Is 75% of the Human Genome Junk DNA?
By the rude bridge that arched the flood,
Their flag to April’s breeze unfurled,
Here once the embattled farmers stood,
And fired the shot heard round the world.
–Ralph Waldo Emerson, Concord Hymn
Emerson referred to the Battles of Lexington and Concord, the first skirmishes of the Revolutionary War, as the “shot heard round the world.”
While not as loud as the gunfire that triggered the Revolutionary War, a recent article published in Genome Biology and Evolution by evolutionary biologist Dan Graur has garnered a lot of attention,1 serving as the latest salvo in the junk DNA wars—a conflict between genomics scientists and evolutionary biologists about the amount of functional DNA sequences in the human genome.
Clearly, this conflict has important scientific ramifications, as researchers strive to understand the human genome and seek to identify the genetic basis for diseases.
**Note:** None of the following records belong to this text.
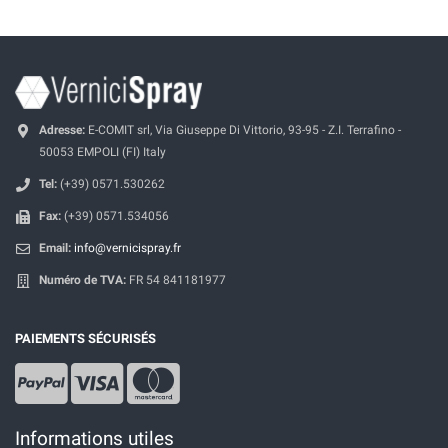
Adresse:
E-COMIT srl, Via Giuseppe Di Vittorio, 93-95 - Z.I. Terrafino -
50053 EMPOLI (FI) Italy
Tel:
(+39) 0571.530262
Fax:
(+39) 0571.534056
Email:
info@vernicispray.fr
Numéro de TVA:
FR 54 841181977
PAIEMENTS SÉCURISÉS
Informations utiles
The functional content of the human genome also has significant implications for creation-evolution skirmishes. If most of the human genome turns out to be junk after all, then the case for a Creator potentially suffers collateral damage.
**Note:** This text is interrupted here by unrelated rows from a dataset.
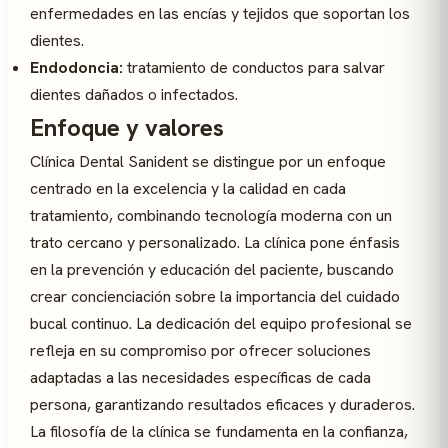
enfermedades en las encías y tejidos que soportan los
dientes.
Endodoncia:
tratamiento de conductos para salvar
dientes dañados o infectados.
Enfoque y valores
Clínica Dental Sanident se distingue por un enfoque
centrado en la excelencia y la calidad en cada
tratamiento, combinando tecnología moderna con un
trato cercano y personalizado. La clínica pone énfasis
en la prevención y educación del paciente, buscando
crear concienciación sobre la importancia del cuidado
bucal continuo. La dedicación del equipo profesional se
refleja en su compromiso por ofrecer soluciones
adaptadas a las necesidades específicas de cada
persona, garantizando resultados eficaces y duraderos.
La filosofía de la clínica se fundamenta en la confianza,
According to Graur, no more than 25% of the human genome is functional—a much lower percentage than reported by the ENCODE Consortium. Released in September 2012, phase II results of the ENCODE project indicated that 80% of the human genome is functional, with the expectation that the percentage of functional DNA in the genome would rise toward 100% when phase III of the project reached completion.
If true, Graur’s claim would represent a serious blow to the validity of the ENCODE project conclusions and devastate the RTB human origins creation model. Intelligent design proponents and creationists (like me) have heralded the results of the ENCODE project as critical in our response to the junk DNA challenge.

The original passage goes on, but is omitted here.